In [1]:
import numpy as np
from sklearn.neighbors import BallTree

from rangesearch_box import rangesearch_box

# Initialization

In [2]:
ndim = 5
rad = .2
box = [(-rad, rad)] * ndim

In [3]:
X = np.random.rand(500, ndim)
X[:5]

array([[ 0.66120795,  0.16419294,  0.30479838,  0.05863241,  0.80880002],
       [ 0.60626541,  0.0991643 ,  0.46577911,  0.61364594,  0.982528  ],
       [ 0.98692162,  0.8922461 ,  0.00218318,  0.29426143,  0.69431703],
       [ 0.54370348,  0.35400763,  0.00119577,  0.25608221,  0.18517756],
       [ 0.19516881,  0.10861635,  0.06603759,  0.39365626,  0.62877324]])

# Compare results

In order to compare the results of the range query, we create here corresponding metric for ball tree.<br>
We can note that we loose the radius property of it.

In [4]:
def box_metric(box):
    def _box_metric(a, b):
        return any([not(box_d_min < b_d - a_d < box_d_max) for a_d, b_d, (box_d_min, box_d_max) in zip(a, b, box)])
    return _box_metric

In [5]:
bt = BallTree(X, metric=box_metric(box))
bt.query_radius(X[(2, 3), :], 0.)

array([array([ 2, 28]), array([368,   3])], dtype=object)

In [6]:
search = rangesearch_box(X)
search(X[(2, 3), :], box)

array([[  2,  28],
       [  3, 368]])

# Compare perf

## Few points

In [7]:
%timeit search(X[(2, 6, 10), :], box)
%timeit bt.query_radius(X[(2, 6, 10), :], 0.)

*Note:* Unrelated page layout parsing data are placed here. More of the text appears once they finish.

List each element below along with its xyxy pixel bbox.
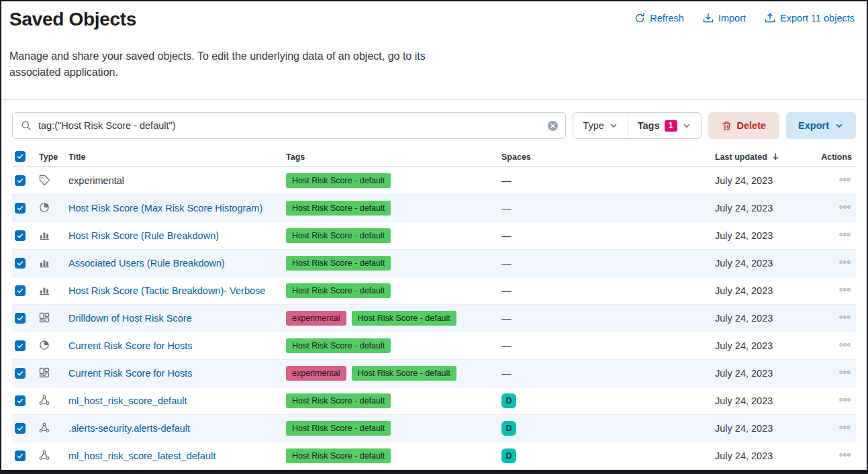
row-checkbox[interactable] [15, 423, 26, 434]
saved-object-title-link[interactable]: Current Risk Score for Hosts [68, 368, 193, 379]
dashboard-icon [39, 312, 50, 323]
row-actions-button[interactable] [838, 448, 852, 464]
type-filter-button[interactable]: Type [573, 113, 627, 138]
row-tags: experimentalHost Risk Score - default [283, 366, 499, 381]
refresh-button[interactable]: Refresh [634, 13, 684, 23]
import-button[interactable]: Import [703, 13, 746, 23]
tag-badge[interactable]: Host Risk Score - default [352, 311, 456, 326]
saved-object-title-link[interactable]: Drilldown of Host Risk Score [68, 313, 192, 324]
row-actions-button[interactable] [838, 393, 852, 409]
row-tags: Host Risk Score - default [283, 393, 499, 409]
row-actions-button[interactable] [838, 228, 852, 244]
table-header-row: Type Title Tags Spaces Last updated Acti… [12, 147, 856, 167]
select-all-checkbox[interactable] [15, 151, 26, 162]
tag-badge[interactable]: Host Risk Score - default [286, 421, 391, 436]
visualization-icon [39, 257, 50, 268]
page-header: Saved Objects Refresh Import Export 11 o… [1, 1, 867, 31]
trash-icon [722, 121, 732, 131]
ellipsis-icon [839, 339, 851, 350]
tag-badge[interactable]: experimental [286, 311, 346, 326]
row-actions-button[interactable] [838, 173, 852, 189]
saved-object-title-link[interactable]: ml_host_risk_score_latest_default [68, 451, 215, 461]
table-body: experimental Host Risk Score - default —… [12, 167, 856, 470]
saved-object-title-link[interactable]: .alerts-security.alerts-default [68, 423, 190, 434]
saved-object-title-link[interactable]: Associated Users (Rule Breakdown) [68, 258, 225, 269]
tag-badge[interactable]: Host Risk Score - default [286, 173, 391, 189]
table-row: Host Risk Score (Max Risk Score Histogra… [12, 195, 856, 222]
row-checkbox[interactable] [15, 451, 26, 461]
row-actions-button[interactable] [838, 283, 852, 299]
row-last-updated: July 24, 2023 [712, 203, 818, 214]
delete-button[interactable]: Delete [708, 112, 780, 139]
clear-search-button[interactable] [547, 120, 559, 132]
saved-object-title-link[interactable]: Host Risk Score (Rule Breakdown) [68, 230, 219, 241]
tag-badge[interactable]: Host Risk Score - default [286, 393, 391, 409]
page-description: Manage and share your saved objects. To … [9, 48, 452, 81]
saved-object-title-link[interactable]: ml_host_risk_score_default [68, 395, 187, 406]
column-header-last-updated[interactable]: Last updated [712, 152, 818, 162]
row-last-updated: July 24, 2023 [712, 285, 818, 296]
tag-badge[interactable]: Host Risk Score - default [286, 283, 391, 299]
saved-object-title-link[interactable]: Host Risk Score (Tactic Breakdown)- Verb… [68, 285, 265, 296]
table-row: Drilldown of Host Risk Score experimenta… [12, 305, 856, 332]
export-all-button[interactable]: Export 11 objects [765, 13, 855, 23]
export-icon [765, 13, 775, 23]
toolbar: Type Tags 1 Delete Export [12, 112, 856, 139]
row-actions-button[interactable] [838, 420, 852, 436]
ellipsis-icon [839, 229, 851, 240]
saved-object-title-link[interactable]: Host Risk Score (Max Risk Score Histogra… [68, 203, 262, 214]
row-checkbox[interactable] [15, 175, 26, 186]
search-icon [21, 120, 32, 131]
visualization-icon [39, 285, 50, 295]
tag-badge[interactable]: Host Risk Score - default [286, 448, 391, 464]
row-spaces: — [499, 285, 712, 296]
row-actions-button[interactable] [838, 255, 852, 271]
row-last-updated: July 24, 2023 [712, 258, 818, 269]
row-checkbox[interactable] [15, 340, 26, 351]
row-last-updated: July 24, 2023 [712, 230, 818, 241]
column-header-type[interactable]: Type [36, 152, 66, 162]
row-last-updated: July 24, 2023 [712, 175, 818, 186]
search-input[interactable] [38, 120, 540, 131]
row-actions-button[interactable] [838, 200, 852, 216]
no-spaces-dash: — [501, 285, 512, 296]
no-spaces-dash: — [501, 340, 512, 351]
export-selected-button[interactable]: Export [786, 112, 856, 139]
row-checkbox[interactable] [15, 258, 26, 269]
row-spaces: D [499, 393, 712, 408]
chevron-down-icon [609, 121, 618, 130]
ellipsis-icon [839, 422, 851, 433]
row-checkbox[interactable] [15, 203, 26, 214]
row-checkbox[interactable] [15, 395, 26, 406]
row-last-updated: July 24, 2023 [712, 395, 818, 406]
tag-badge[interactable]: Host Risk Score - default [286, 228, 391, 244]
clear-icon [547, 120, 559, 132]
column-header-title[interactable]: Title [66, 152, 283, 162]
row-tags: Host Risk Score - default [283, 421, 499, 436]
row-checkbox[interactable] [15, 230, 26, 241]
row-checkbox[interactable] [15, 368, 26, 379]
tag-badge[interactable]: Host Risk Score - default [286, 338, 391, 354]
tags-filter-button[interactable]: Tags 1 [628, 113, 701, 138]
tag-badge[interactable]: Host Risk Score - default [286, 201, 391, 216]
row-actions-button[interactable] [838, 310, 852, 326]
tag-icon [39, 175, 50, 185]
search-box [12, 112, 566, 139]
row-actions-button[interactable] [838, 338, 852, 354]
tag-badge[interactable]: Host Risk Score - default [286, 256, 391, 271]
row-tags: Host Risk Score - default [283, 228, 499, 244]
row-actions-button[interactable] [838, 365, 852, 381]
page-title: Saved Objects [9, 8, 136, 31]
row-checkbox[interactable] [15, 285, 26, 296]
table-row: Associated Users (Rule Breakdown) Host R… [12, 250, 856, 277]
tag-badge[interactable]: Host Risk Score - default [352, 366, 456, 381]
row-checkbox[interactable] [15, 313, 26, 324]
saved-object-title-link: experimental [68, 175, 124, 186]
section-divider [1, 99, 867, 100]
row-tags: Host Risk Score - default [283, 201, 499, 216]
table-row: ml_host_risk_score_default Host Risk Sco… [12, 387, 856, 415]
column-header-actions: Actions [818, 152, 856, 162]
tag-badge[interactable]: experimental [286, 366, 346, 381]
no-spaces-dash: — [501, 313, 512, 324]
saved-object-title-link[interactable]: Current Risk Score for Hosts [68, 340, 193, 351]
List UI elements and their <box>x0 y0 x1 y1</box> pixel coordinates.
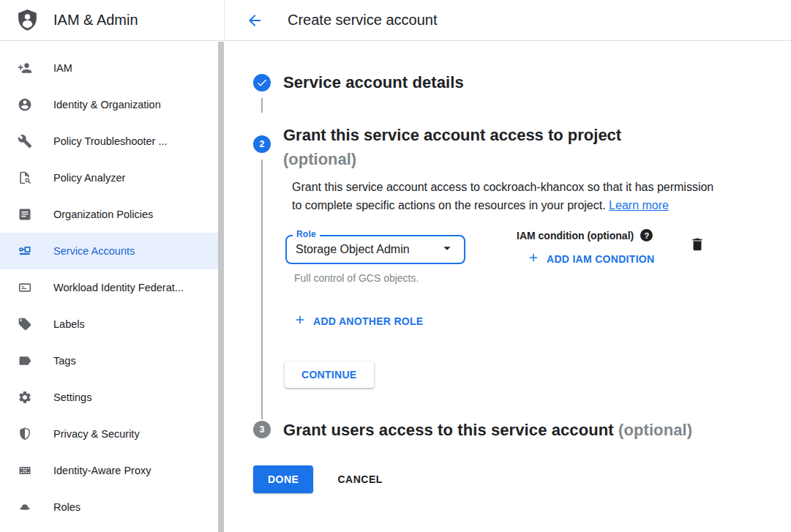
iam-shield-icon <box>15 7 40 34</box>
step-2-optional-label: (optional) <box>283 147 725 171</box>
wrench-icon <box>18 134 32 149</box>
add-another-role-wrap: ADD ANOTHER ROLE <box>293 313 725 329</box>
proxy-icon <box>18 463 32 478</box>
iam-condition-block: IAM condition (optional) ? ADD IAM CONDI… <box>517 229 654 267</box>
sidebar-item-iam[interactable]: IAM <box>0 50 218 86</box>
footer-actions: DONE CANCEL <box>253 465 791 530</box>
sidebar-item-tags[interactable]: Tags <box>0 342 218 379</box>
add-iam-condition-button[interactable]: ADD IAM CONDITION <box>527 251 654 266</box>
sidebar-header: IAM & Admin <box>0 0 224 41</box>
cancel-button[interactable]: CANCEL <box>337 473 382 485</box>
plus-icon <box>527 251 540 266</box>
step-1-complete-badge <box>253 74 271 91</box>
step-1: Service account details <box>253 74 791 123</box>
hat-icon <box>18 500 32 514</box>
person-circle-icon <box>18 97 32 112</box>
sidebar-item-policy-troubleshooter[interactable]: Policy Troubleshooter ... <box>0 123 218 160</box>
step-2: 2 Grant this service account access to p… <box>253 123 791 419</box>
add-another-role-button[interactable]: ADD ANOTHER ROLE <box>293 313 424 329</box>
sidebar-item-label: Policy Analyzer <box>53 172 125 184</box>
sidebar-item-labels[interactable]: Labels <box>0 306 218 342</box>
sidebar-item-identity-organization[interactable]: Identity & Organization <box>0 86 218 123</box>
sidebar-item-service-accounts[interactable]: Service Accounts <box>0 233 218 269</box>
step-3-title-text: Grant users access to this service accou… <box>283 421 614 439</box>
step-3-rail: 3 <box>253 419 283 441</box>
sidebar-item-label: Roles <box>53 501 80 513</box>
service-account-key-icon <box>18 244 32 258</box>
sidebar-item-label: Organization Policies <box>53 209 153 220</box>
step-2-number-badge: 2 <box>253 135 271 153</box>
sidebar-scrollbar[interactable] <box>218 42 224 532</box>
role-select-dropdown[interactable]: Storage Object Admin <box>285 235 465 264</box>
step-2-title-text: Grant this service account access to pro… <box>283 126 621 144</box>
role-row: Role Storage Object Admin Full control o… <box>285 229 725 284</box>
sidebar-item-roles[interactable]: Roles <box>0 489 218 525</box>
done-button[interactable]: DONE <box>253 465 313 493</box>
role-field-group: Role Storage Object Admin Full control o… <box>285 235 465 284</box>
sidebar-item-organization-policies[interactable]: Organization Policies <box>0 196 218 233</box>
sidebar-item-label: Tags <box>53 355 76 367</box>
sidebar-nav: IAM Identity & Organization Policy Troub… <box>0 41 224 525</box>
shield-half-icon <box>18 427 32 441</box>
learn-more-link[interactable]: Learn more <box>609 199 669 211</box>
step-1-title: Service account details <box>283 72 464 123</box>
step-2-content: Grant this service account access to pro… <box>283 123 725 419</box>
sidebar-item-label: Workload Identity Federat... <box>53 282 184 293</box>
step-3: 3 Grant users access to this service acc… <box>253 419 791 441</box>
id-card-icon <box>18 280 32 295</box>
add-another-role-label: ADD ANOTHER ROLE <box>313 315 424 327</box>
plus-icon <box>293 313 307 329</box>
sidebar-item-label: Settings <box>53 391 91 403</box>
step-3-title: Grant users access to this service accou… <box>283 419 692 441</box>
tag-arrow-icon <box>18 353 32 368</box>
step-2-rail: 2 <box>253 123 283 419</box>
sidebar-item-workload-identity-federation[interactable]: Workload Identity Federat... <box>0 269 218 306</box>
iam-condition-label: IAM condition (optional) <box>517 230 634 241</box>
check-icon <box>256 77 268 89</box>
sidebar-item-label: Identity & Organization <box>53 99 161 110</box>
step-1-rail <box>253 74 283 123</box>
chevron-down-icon <box>439 240 455 259</box>
scrollbar-thumb[interactable] <box>218 42 224 532</box>
back-button[interactable] <box>246 12 263 29</box>
step-2-title: Grant this service account access to pro… <box>283 123 725 171</box>
sidebar-item-settings[interactable]: Settings <box>0 379 218 416</box>
stepper-content: Service account details 2 Grant this ser… <box>224 41 791 530</box>
step-3-optional-label: (optional) <box>618 421 692 439</box>
add-iam-condition-label: ADD IAM CONDITION <box>547 253 654 265</box>
person-add-icon <box>18 61 32 75</box>
trash-icon <box>689 236 705 252</box>
app-window: IAM & Admin IAM Identity & Organization <box>0 0 791 532</box>
sidebar-item-privacy-security[interactable]: Privacy & Security <box>0 416 218 452</box>
iam-condition-label-row: IAM condition (optional) ? <box>517 229 654 241</box>
sidebar-item-label: Identity-Aware Proxy <box>53 465 151 476</box>
sidebar-item-label: Service Accounts <box>53 245 135 257</box>
sidebar-item-label: Labels <box>53 318 85 330</box>
delete-role-button[interactable] <box>689 236 705 255</box>
sidebar-item-label: Policy Troubleshooter ... <box>53 135 168 147</box>
step-2-description: Grant this service account access to coc… <box>292 178 725 214</box>
document-lines-icon <box>18 207 32 222</box>
step-3-number-badge: 3 <box>253 421 271 438</box>
page-title: Create service account <box>288 12 438 29</box>
role-select-value: Storage Object Admin <box>296 243 410 256</box>
label-tag-icon <box>18 317 32 331</box>
back-arrow-icon <box>246 12 263 29</box>
main-panel: Create service account Service account d… <box>224 0 791 532</box>
document-search-icon <box>18 171 32 185</box>
sidebar-title: IAM & Admin <box>53 12 138 29</box>
help-icon[interactable]: ? <box>640 229 653 241</box>
sidebar: IAM & Admin IAM Identity & Organization <box>0 0 224 532</box>
sidebar-item-policy-analyzer[interactable]: Policy Analyzer <box>0 160 218 196</box>
sidebar-item-label: IAM <box>53 62 72 74</box>
role-field-label: Role <box>293 229 320 239</box>
role-helper-text: Full control of GCS objects. <box>294 272 465 284</box>
page-header: Create service account <box>224 0 791 41</box>
step-connector-line <box>261 98 263 113</box>
sidebar-item-label: Privacy & Security <box>53 428 140 440</box>
continue-button[interactable]: CONTINUE <box>285 361 374 388</box>
sidebar-item-identity-aware-proxy[interactable]: Identity-Aware Proxy <box>0 452 218 489</box>
step-connector-line <box>261 160 263 419</box>
gear-icon <box>18 390 32 405</box>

1000 loops, best of 3: 312 µs per loop
100 loops, best of 3: 7.84 ms per loop


## More points

In [8]:
y = np.random.rand(500, ndim)

%timeit search(y, box)
%timeit bt.query_radius(y, 0.)

10 loops, best of 3: 36.9 ms per loop
1 loop, best of 3: 1.27 s per loop


# Conclusion

Despite of the Cython part in the implementation of balltree, <br>
the rangesearch-box algorithm (based of python + numpy) seems to be faster.

However, it is important to note, there is a tradeoff since we are limited in the box shape we can define.